Find the rate of change of the following functions: (a) \(\frac{3 t^{3}-t^{2}}{2 t}\) (b) \(\ln \sqrt{x}\) (c) \((t+2)(2 t-1)\) (d) \(\mathrm{e}^{3 v}\left(1-\mathrm{e}^{v}\right)\) (e) \(\sqrt{x}(\sqrt{x}-1)\)

If \(f\) is a function of \(x\), write down two ways in which the derivative can be written.

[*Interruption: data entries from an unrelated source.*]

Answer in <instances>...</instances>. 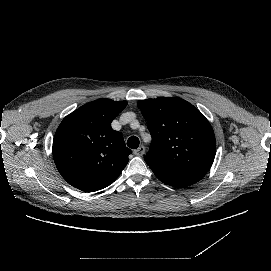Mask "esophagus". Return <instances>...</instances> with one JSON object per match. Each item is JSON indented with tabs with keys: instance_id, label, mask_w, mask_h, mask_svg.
<instances>
[{
	"instance_id": "obj_1",
	"label": "esophagus",
	"mask_w": 271,
	"mask_h": 271,
	"mask_svg": "<svg viewBox=\"0 0 271 271\" xmlns=\"http://www.w3.org/2000/svg\"><path fill=\"white\" fill-rule=\"evenodd\" d=\"M134 155L140 157L143 156V154L145 153V147L143 145H141L140 147H138L137 149H135L133 151Z\"/></svg>"
}]
</instances>
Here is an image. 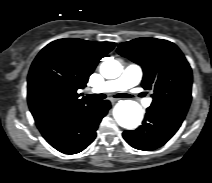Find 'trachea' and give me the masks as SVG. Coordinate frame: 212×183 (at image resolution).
<instances>
[{"instance_id":"3493384b","label":"trachea","mask_w":212,"mask_h":183,"mask_svg":"<svg viewBox=\"0 0 212 183\" xmlns=\"http://www.w3.org/2000/svg\"><path fill=\"white\" fill-rule=\"evenodd\" d=\"M87 96L93 100H103L106 98L105 94H87ZM114 97L115 98H130L132 96L125 93H119L117 95H114Z\"/></svg>"}]
</instances>
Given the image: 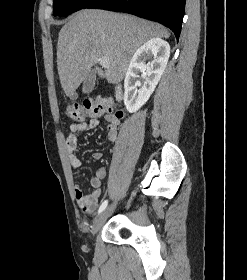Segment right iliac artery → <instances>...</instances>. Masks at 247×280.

Verify that \(y=A \sin k x+B \cos k x\), where \(A, B\), \(k\) constants is a solution of $$ y^{\prime \prime}+k^{2} y=0 $$

The function \(y(x)\) is given by \(y(x)=x^{3}-3 x\). Calculate the intervals on which \(y\) is (a) increasing, (b) decreasing.

Calculate \(\frac{\mathrm{d} y}{\mathrm{~d} x}\) where \(y\) is given by (a) \(3 x^{4}-2 x+\ln x\) (b) \(\sin 5 x-5 \cos x\) (c) \((x+1)^{2}\) (d) \(\mathrm{e}^{3 x}+2 \mathrm{e}^{-2 x}+1\) (e) \(5+5 x+\frac{5}{x}+5 \ln x\)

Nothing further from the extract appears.